Director Chris Smith uses interviews and dramatic recreations to tell the story of the great College Admissions Scandal of 2019 in which elite members of the business, law, and entertainment communities (including residents of the North Bay) used the “consulting services” of Sacramentan Rick Singer to ensure their children’s admissions to prestigious universities (Georgetown, UCLA, USC, Stanford, Yale, etc.) Estimates of the costs paid to Singer for his “services” are upwards of $25 million, with a good portion of that amount making its way to the Universities as “donations”.
If you’ve ever applied or helped someone apply to a university, you know what a pressure-filled process it’s become. If you try to enter by submitting an application, you’re said to be going through the “front door”. If you’re lucky enough to have parents with a LOT of money, you can try the “back door” entrance by getting them to make a multi-million-dollar donation to the school of your choice. (At one point in the film, the statement is made that a million dollars really doesn’t get you anywhere these days.) Singer advertised his services as a “side door”, where admissions could be arranged for a few measly couple-of-hundred-thousand. According to the FBI, 33 wealthy parents – knowing a bargain when they saw one – hired him. This scam might have gone on for years but for a chance unrelated arrest that led to its unraveling.
The melding of interviews with the dramatizations of meetings and conversations based on wiretap transcripts is quite well done. Matthew Modine plays Singer in the recreations and he is very effective. Modine had to know his Singer would be playing against “himself” via news footage but he delivers far more than a carbon copy-performance. It’s the best work he’s done in years.
We hear a lot about privilege these days, particularly when it comes to race. This film does a good job of highlighting the privilege and the galling sense of entitlement that comes with money. That these wealthy parents “just wanted the best for the children” means nothing when it has to come at the expense of someone else’s more-deserving child.
The film takes a well-deserved swipe at college admission procedures in general and makes a strong case against the use of standardized testing in the process. One shouldn’t be shocked that students who tend to do well on the SAT and ACT tests disproportionately come from families with higher incomes, especially those who can afford to pay someone $15 thousand to take the test in their child’s place.
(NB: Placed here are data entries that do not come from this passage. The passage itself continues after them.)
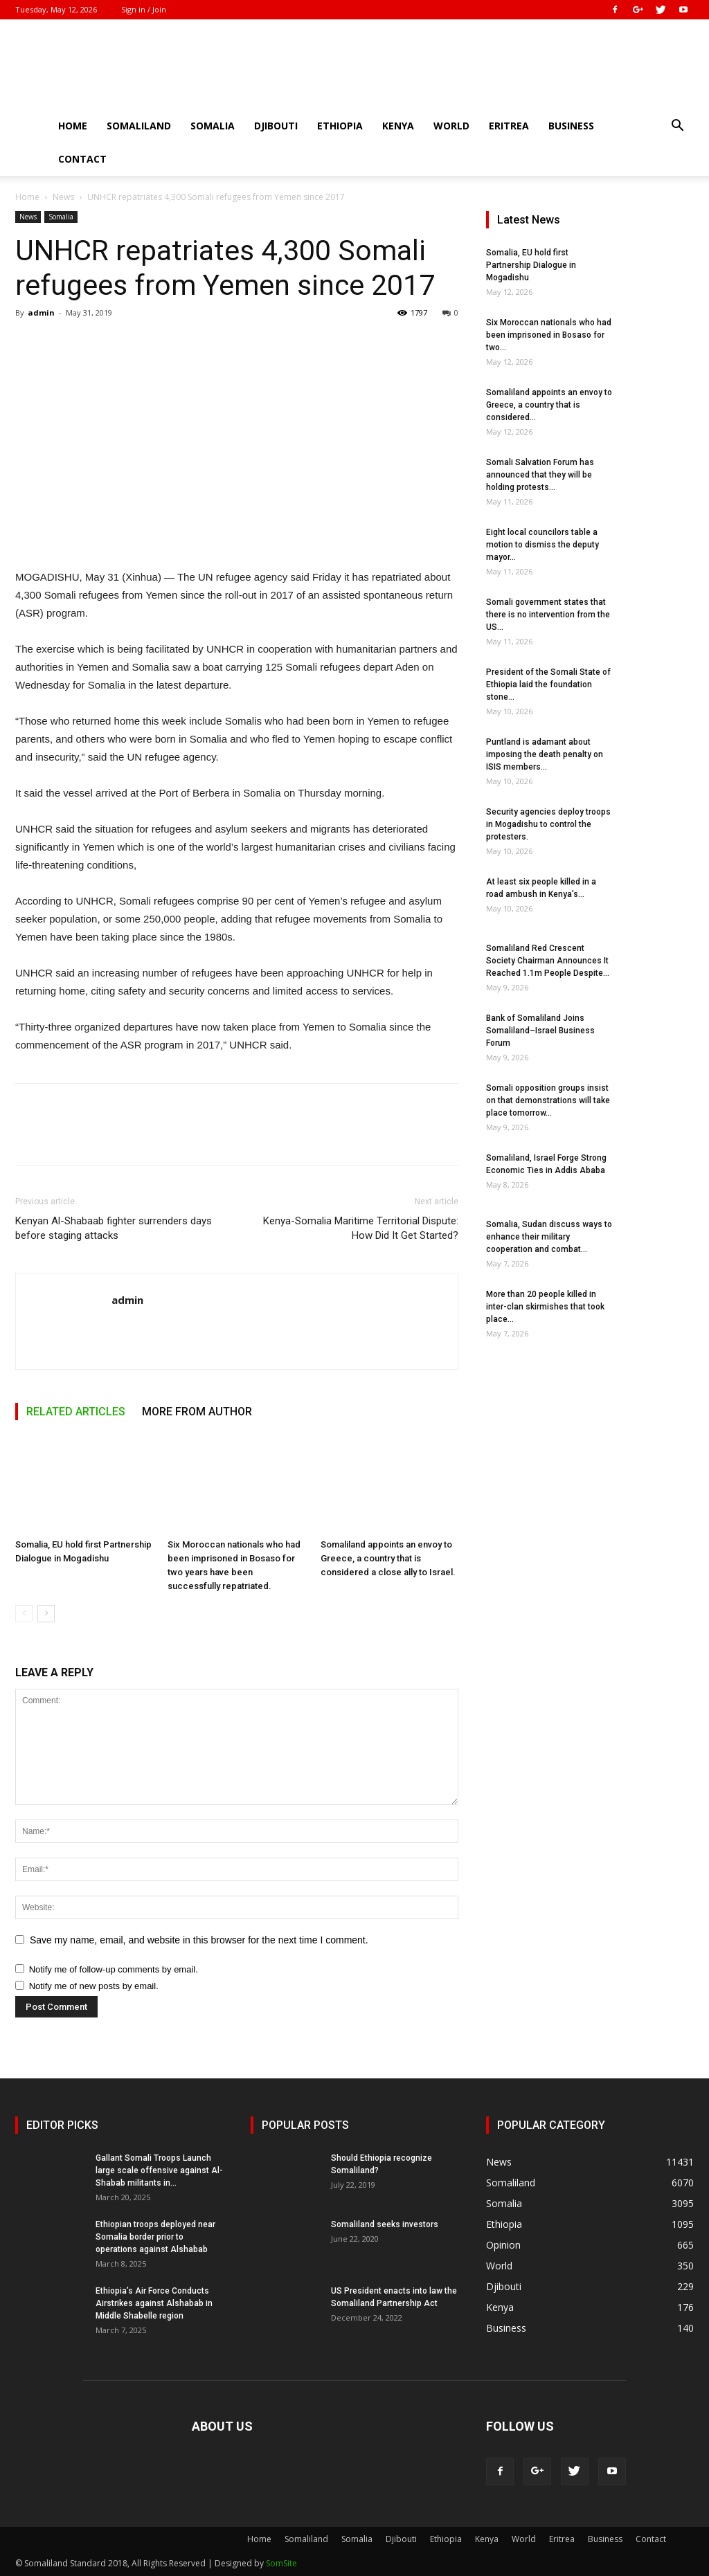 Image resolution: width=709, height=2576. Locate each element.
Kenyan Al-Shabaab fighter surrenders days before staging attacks (113, 1228)
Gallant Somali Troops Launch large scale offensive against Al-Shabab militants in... (159, 2170)
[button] (677, 127)
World (451, 125)
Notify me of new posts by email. (94, 1986)
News (63, 197)
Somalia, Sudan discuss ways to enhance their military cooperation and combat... (549, 1236)
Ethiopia (340, 125)
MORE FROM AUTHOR (197, 1411)
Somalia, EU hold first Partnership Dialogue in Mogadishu (531, 265)
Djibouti (276, 125)
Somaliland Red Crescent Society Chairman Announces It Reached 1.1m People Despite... (547, 960)
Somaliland (139, 125)
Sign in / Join (143, 9)
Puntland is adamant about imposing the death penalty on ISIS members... (544, 754)
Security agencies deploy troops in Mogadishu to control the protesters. (548, 824)
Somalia (212, 125)
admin (41, 312)
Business (571, 125)
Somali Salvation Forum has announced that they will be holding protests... (540, 474)
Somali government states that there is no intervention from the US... (548, 614)
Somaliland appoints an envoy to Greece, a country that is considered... (549, 405)
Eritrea (509, 125)
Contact (82, 158)
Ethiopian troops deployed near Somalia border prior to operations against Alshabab (155, 2237)
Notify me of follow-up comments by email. (113, 1969)
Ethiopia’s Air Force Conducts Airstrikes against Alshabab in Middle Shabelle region (154, 2303)
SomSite (281, 2563)
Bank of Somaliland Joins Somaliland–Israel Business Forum (540, 1030)
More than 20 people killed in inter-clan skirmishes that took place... (545, 1306)
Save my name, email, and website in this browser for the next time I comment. (199, 1939)
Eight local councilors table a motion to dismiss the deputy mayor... (542, 544)
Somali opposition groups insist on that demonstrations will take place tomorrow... (548, 1100)
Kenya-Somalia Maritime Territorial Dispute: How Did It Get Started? (360, 1228)
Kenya (398, 125)
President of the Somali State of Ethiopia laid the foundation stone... (548, 684)
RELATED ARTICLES (75, 1411)
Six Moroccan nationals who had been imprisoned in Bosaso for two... (548, 335)
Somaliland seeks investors (384, 2224)
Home (72, 125)
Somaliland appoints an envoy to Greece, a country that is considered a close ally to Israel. (388, 1558) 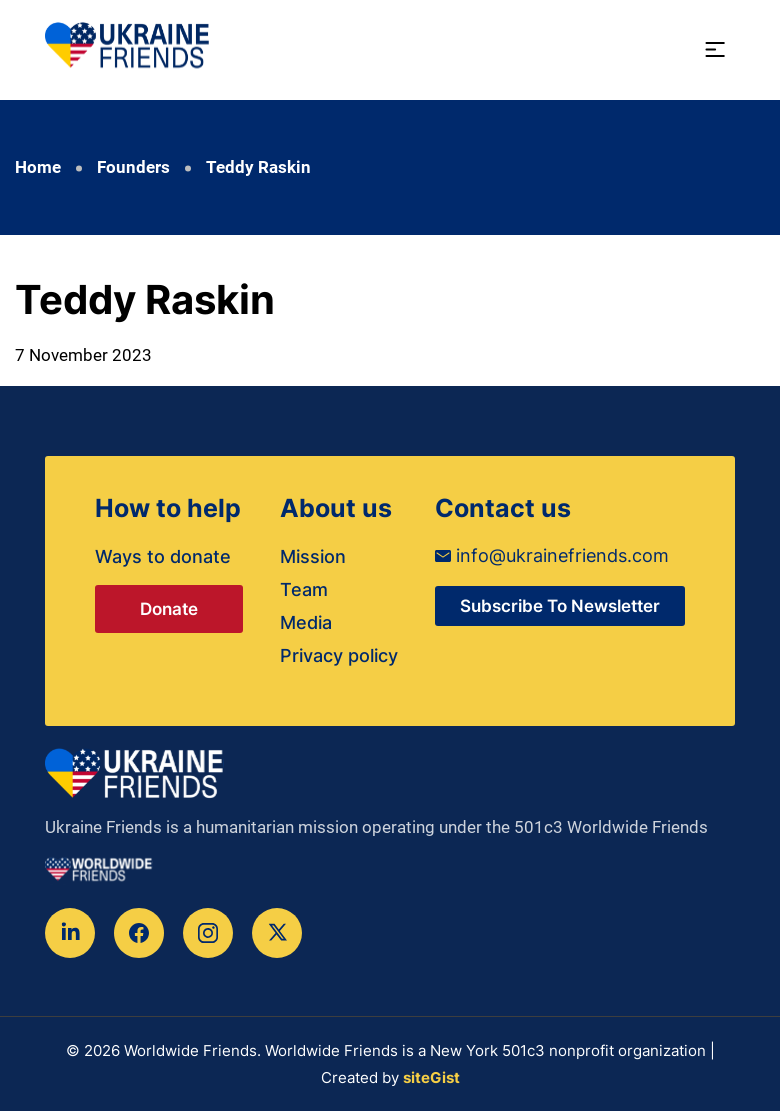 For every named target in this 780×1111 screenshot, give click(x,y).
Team (304, 589)
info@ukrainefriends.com (552, 555)
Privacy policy (339, 655)
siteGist (431, 1077)
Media (306, 622)
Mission (313, 556)
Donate (169, 609) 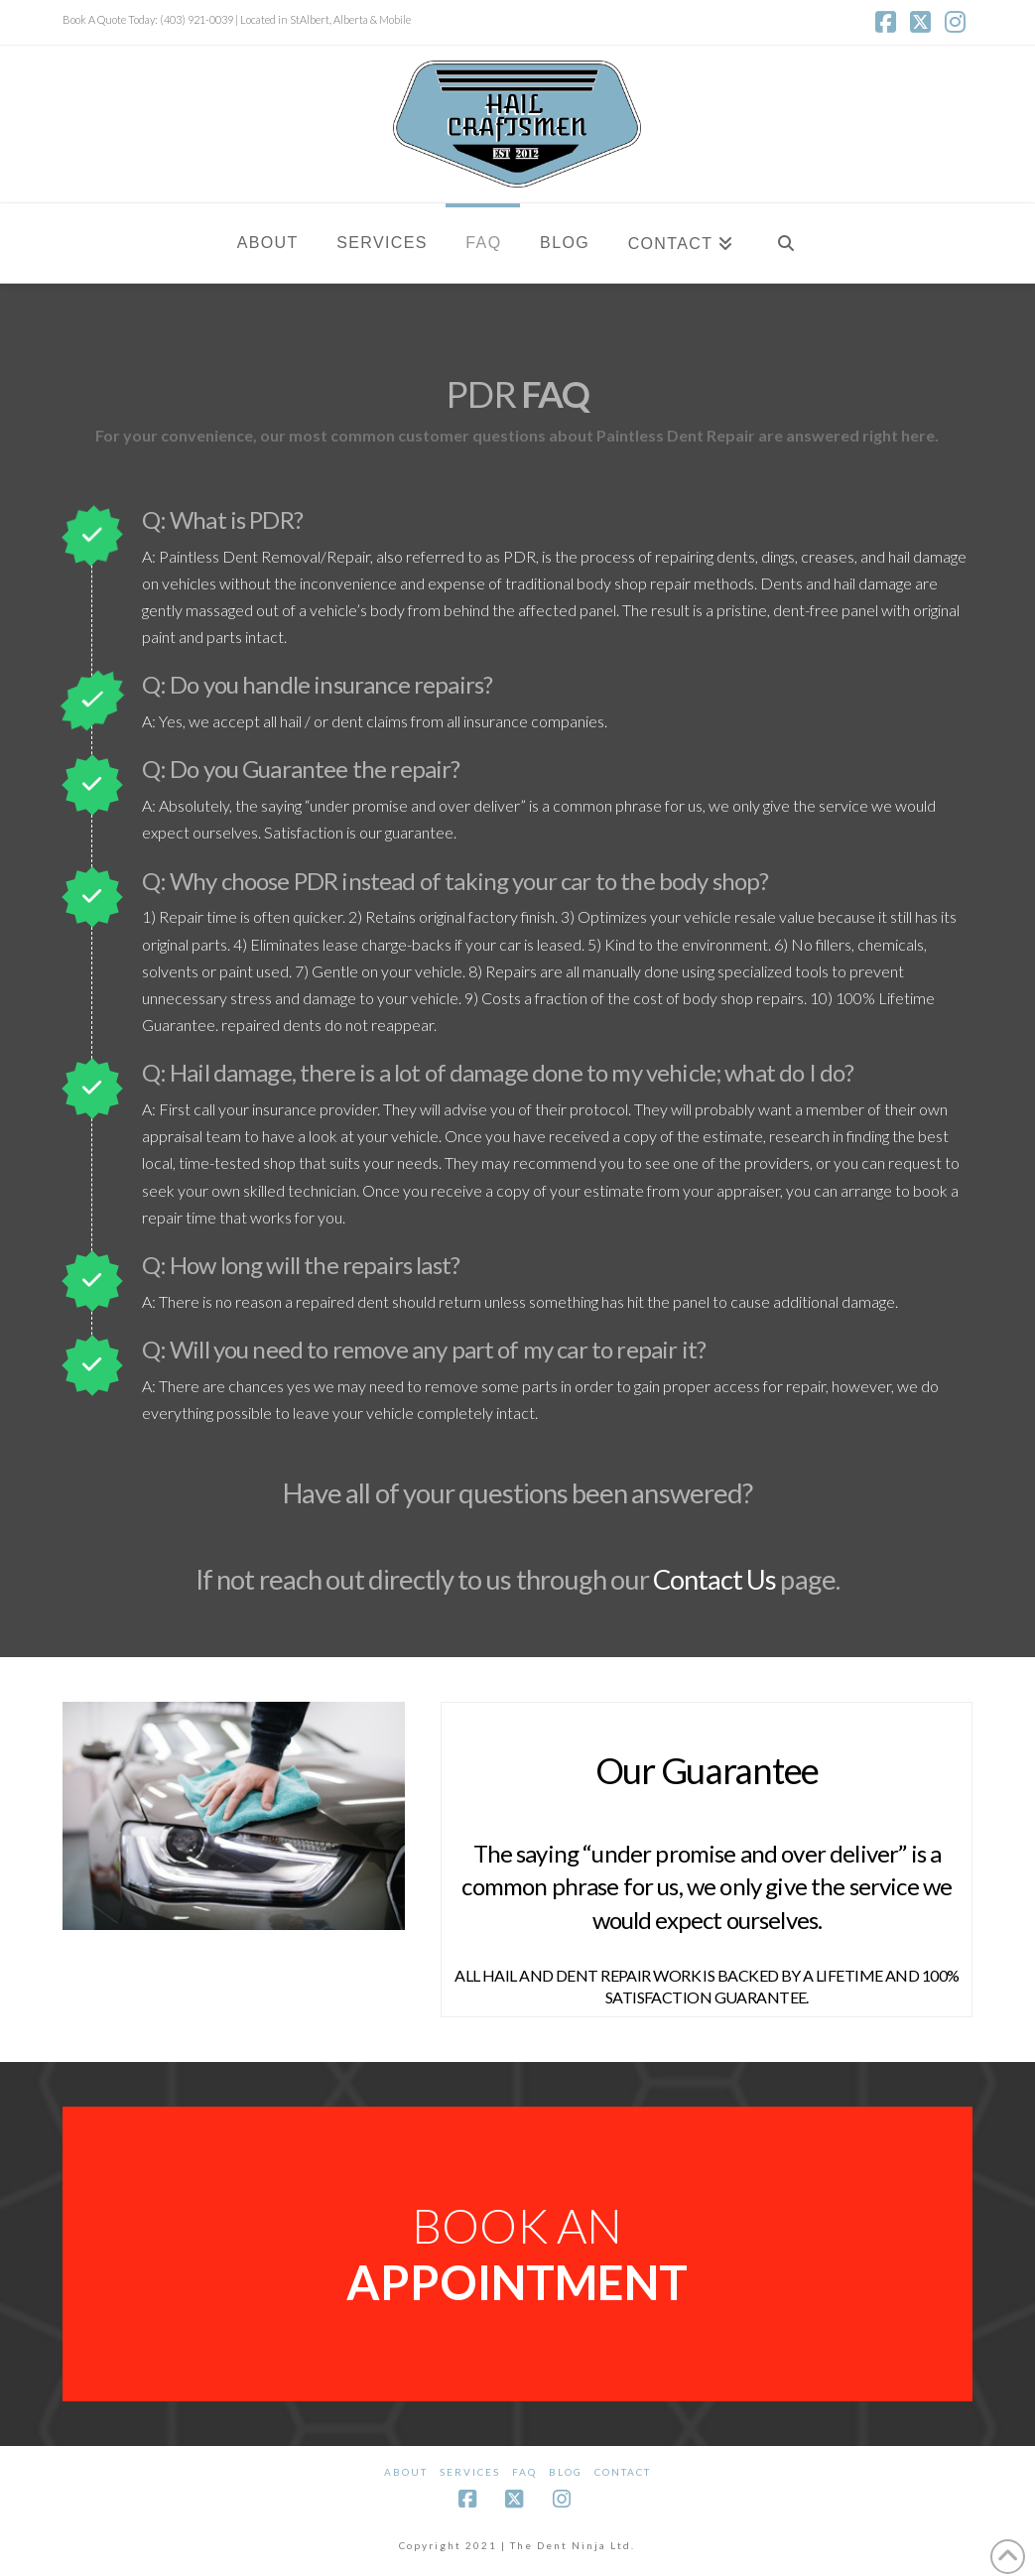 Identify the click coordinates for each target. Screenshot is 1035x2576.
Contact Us (714, 1579)
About (406, 2472)
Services (470, 2472)
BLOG (565, 2472)
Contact (622, 2472)
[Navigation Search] (785, 243)
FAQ (524, 2472) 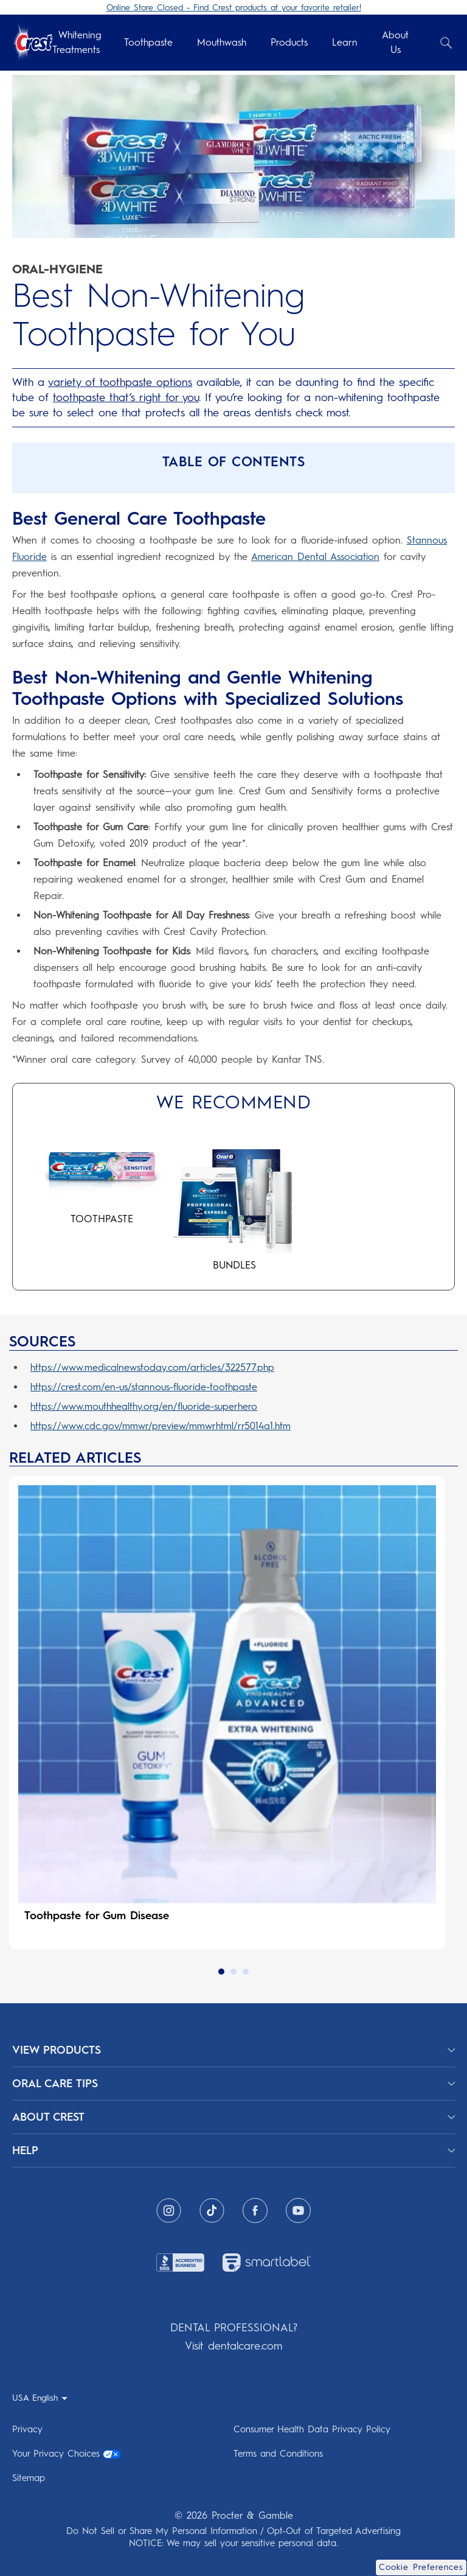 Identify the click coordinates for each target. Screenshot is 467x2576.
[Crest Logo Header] (32, 43)
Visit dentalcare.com (233, 2340)
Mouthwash (221, 42)
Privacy (27, 2423)
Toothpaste (148, 42)
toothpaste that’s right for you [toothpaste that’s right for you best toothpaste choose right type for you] (126, 397)
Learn (345, 42)
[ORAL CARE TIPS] (233, 2078)
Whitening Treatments (77, 42)
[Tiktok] (211, 2205)
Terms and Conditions (278, 2448)
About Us (395, 42)
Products (289, 42)
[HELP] (233, 2145)
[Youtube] (298, 2205)
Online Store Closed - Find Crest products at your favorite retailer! (233, 7)
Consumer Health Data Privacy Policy (312, 2423)
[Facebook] (255, 2205)
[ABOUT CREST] (233, 2111)
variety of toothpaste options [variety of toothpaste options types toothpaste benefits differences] (120, 382)
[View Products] (233, 2044)
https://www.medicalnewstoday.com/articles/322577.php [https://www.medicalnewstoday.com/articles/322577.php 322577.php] (152, 1367)
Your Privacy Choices (66, 2448)
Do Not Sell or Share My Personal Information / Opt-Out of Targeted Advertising (233, 2525)
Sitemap (28, 2472)
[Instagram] (168, 2205)
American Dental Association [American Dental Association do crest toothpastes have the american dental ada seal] (315, 556)
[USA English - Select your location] (39, 2392)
Singer often used smaller athletic programs (like sailing or crewing) as the entry-way for his “clients” and found plenty of University staff members willing to conspire with him including coaches and athletic directors. Kind of makes you wonder how things are working with the bigger sports.
When talking about the prestigious Universities involved in the scandal, one of the people interviewed noted that one of the earliest definitions of “prestige” in the French language is “deceits and delusions”. This film will have you believe that when it comes to the college admissions programs of prestigious universities, that definition can still be applied.